Pangool is an open-source implementation of what we call Tuple Map/Reduce based on the Hadoop Java MapReduce API.
Pangool is a Java, low-level MapReduce API. It aims to be a replacement for the Hadoop Java MapReduce API. By implementing an intermediate Tuple-based schema and configuring a Job conveniently, many of the accidental complexities that arise from using the Hadoop Java MapReduce API disappear. Things like secondary sort and reduce-side joins become extremely easy to implement and understand. Pangool's performance is comparable to that of the Hadoop Java MapReduce API. Pangool also augments Hadoop's API by making multiple outputs and inputs first-class and allowing instance-based configuration.

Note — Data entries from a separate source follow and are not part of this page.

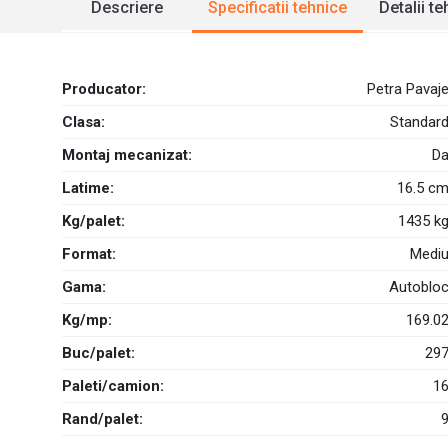
Descriere
Specificatii tehnice
Detalii t
Producator:
Petra Pavaj
Clasa:
Standar
Montaj mecanizat:
D
Latime:
16.5 c
Kg/palet:
1435 k
Format:
Medi
Gama:
Autoblo
Kg/mp:
169.0
Buc/palet:
29
Paleti/camion:
1
Rand/palet: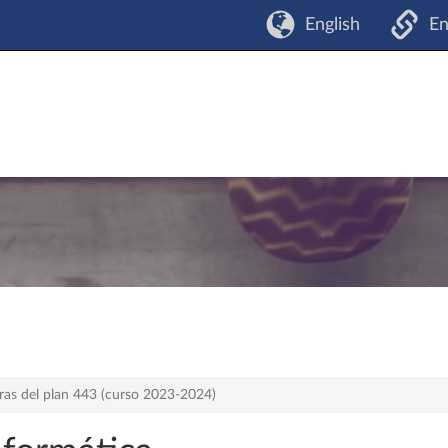
English
En
ras del plan 443 (curso 2023-2024)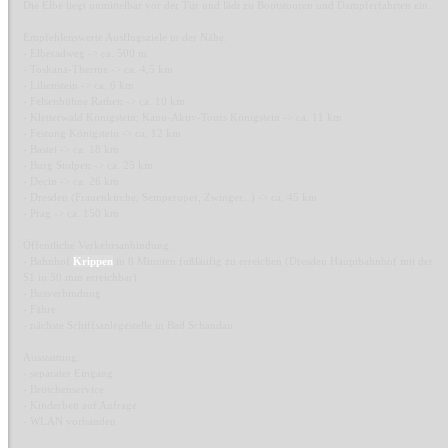
Die Elbe liegt unmittelbar vor der Tür und lädt zu Bootstouren und Dampferfahrten ein.
Empfehlenswerte Ausflugsziele in der Nähe:
- Elberadweg -> ca. 500 m
- Toskana-Therme -> ca. 4,5 km
- Lilienstein -> ca. 6 km
- Felsenbühne Rathen -> ca. 10 km
- Kletterwald Königstein; Kanu-Aktiv-Tours Königstein -> ca. 11 km
- Festung Königstein -> ca. 12 km
- Bastei -> ca. 18 km
- Burg Stolpen -> ca. 25 km
- Decin -> ca. 26 km
- Dresden (Frauenkirche, Semperoper, Zwinger...) -> ca. 45 km
- Prag -> ca. 150 km
Öffentliche Verkehrsanbindung:
- Bahnhof
Krippen
in 8 Minuten fußläufig zu erreichen (Dresden Hauptbahnhof mit der
S1 in 50 min erreichbar)
- Busverbindung
- Fähre
- nächste Schiffsanlegestelle in Bad Schandau
Ausstattung:
- separater Eingang
- Brötchenservice
- Kinderbett auf Anfrage
- WLAN vorhanden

By using Tuples instead of (key, value) pairs, the user is not forced to write their custom data types (e.g. Writables) or use external serialization libraries when working with more than two fields.

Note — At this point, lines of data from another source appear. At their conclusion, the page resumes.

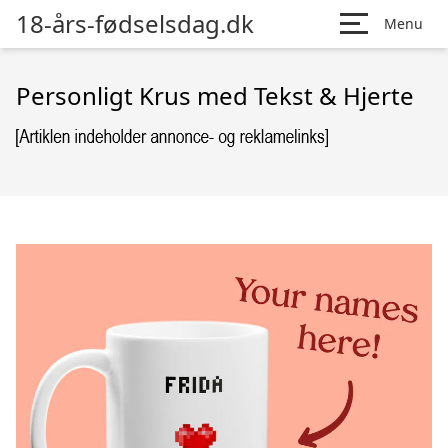
18-års-fødselsdag.dk
Menu
Personligt Krus med Tekst & Hjerte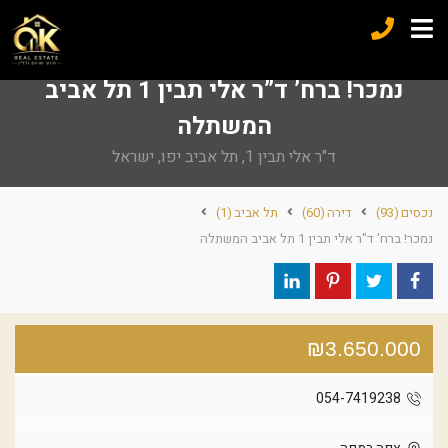
נמכר! ברח’ ד”ר אלי תבין 1 תל אביב
המשתלה
ד"ר אלי תבין 1, תל אביב יפו, ישראל
נכסים
(93)
דירה
(60)
תל אביב
(1)
נמכר! ברח' ד"ר אלי תבין 1 תל אביב המשתלה
₪3.650.000
054-7419238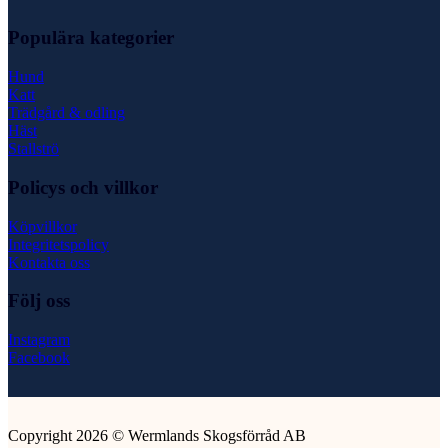
Populära kategorier
Hund
Katt
Trädgård & odling
Häst
Stallströ
Policys och villkor
Köpvillkor
Integritetspolicy
Kontakta oss
Följ oss
Instagram
Facebook
Copyright 2026 © Wermlands Skogsförråd AB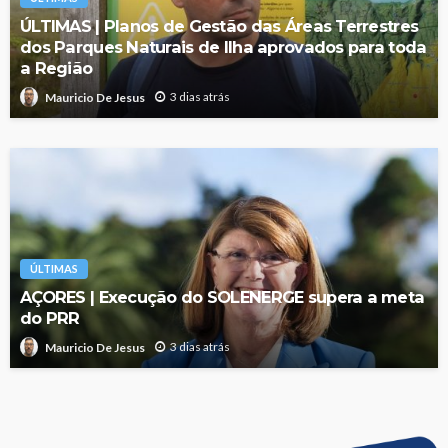
ÚLTIMAS | Planos de Gestão das Áreas Terrestres
dos Parques Naturais de Ilha aprovados para toda
a Região
3 dias atrás
Mauricio De Jesus
ÚLTIMAS
AÇORES | Execução do SOLENERGE supera a meta
do PRR
3 dias atrás
Mauricio De Jesus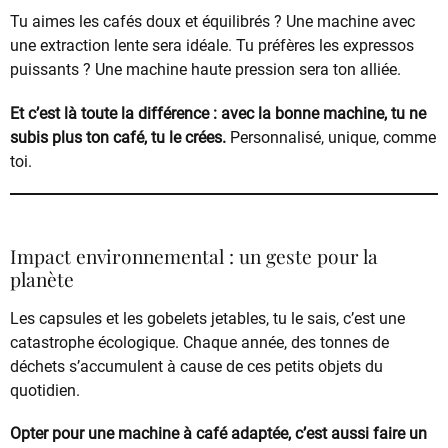
Tu aimes les cafés doux et équilibrés ? Une machine avec
une extraction lente sera idéale. Tu préfères les expressos
puissants ? Une machine haute pression sera ton alliée.
Et c’est là toute la différence : avec la bonne machine, tu ne
subis plus ton café, tu le crées.
Personnalisé, unique, comme
toi.
Impact environnemental : un geste pour la
planète
Les capsules et les gobelets jetables, tu le sais, c’est une
catastrophe écologique. Chaque année, des tonnes de
déchets s’accumulent à cause de ces petits objets du
quotidien.
Opter pour une machine à café adaptée, c’est aussi faire un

However Pangool’s Tuples may contain arbitrary data types using custom serialization.
In Pangool you can say groupBy(“user”, “country”)
, sortBy(“user”, “country”, “name”)
. Pangool
will use an intelligent and efficient Partitioner, Sort and Group Comparator underneath just like an
advanced user would do with the plain Hadoop MapReduce API.

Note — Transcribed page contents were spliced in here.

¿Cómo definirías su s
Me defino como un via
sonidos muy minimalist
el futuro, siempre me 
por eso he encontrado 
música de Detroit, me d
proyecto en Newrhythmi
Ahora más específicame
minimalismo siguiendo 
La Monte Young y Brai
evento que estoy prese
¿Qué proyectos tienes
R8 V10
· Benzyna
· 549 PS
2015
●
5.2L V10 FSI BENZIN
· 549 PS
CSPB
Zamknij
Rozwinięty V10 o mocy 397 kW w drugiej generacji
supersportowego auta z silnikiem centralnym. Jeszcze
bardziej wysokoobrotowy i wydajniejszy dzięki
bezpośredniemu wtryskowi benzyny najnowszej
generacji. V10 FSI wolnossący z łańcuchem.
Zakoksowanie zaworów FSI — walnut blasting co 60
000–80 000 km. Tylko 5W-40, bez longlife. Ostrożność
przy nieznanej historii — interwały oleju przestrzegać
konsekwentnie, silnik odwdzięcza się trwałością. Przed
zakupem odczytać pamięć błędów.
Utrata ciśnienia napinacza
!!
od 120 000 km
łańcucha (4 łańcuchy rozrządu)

Doing reduce-side joins with Pangool is as simple as it can get. By using Tuples and configuring your MapReduce jobs properly, you can easily join various datasets and perform arbitrary business logic on them. Again, Pangool will know how to partition, sort and group by underneath in an efficient way.
Mapper, Combiner, Reducers, Input / Output Formats and Comparators can be passed via object instance. Pangool will serialize the instance into the DistributedCache and reinstantiate the object when needed. This way, boilerplate configuration code is no longer needed.
Multiple inputs & outputs in Pangool is part of its standard API.
Tuples may be persisted and used as input to other Jobs by using TupleOutputFormat / TupleInputFormat.
Pangool is an alternative to the Java Hadoop MapReduce API. The same things can be achieved by using one or another. Pangool’s performance is quite close to that of Hadoop’s MapReduce API (see our benchmark with other tools for a reference). Pangool just makes life easier to those that require the efficiency and flexibility of the plain Java Hadoop MapReduce API.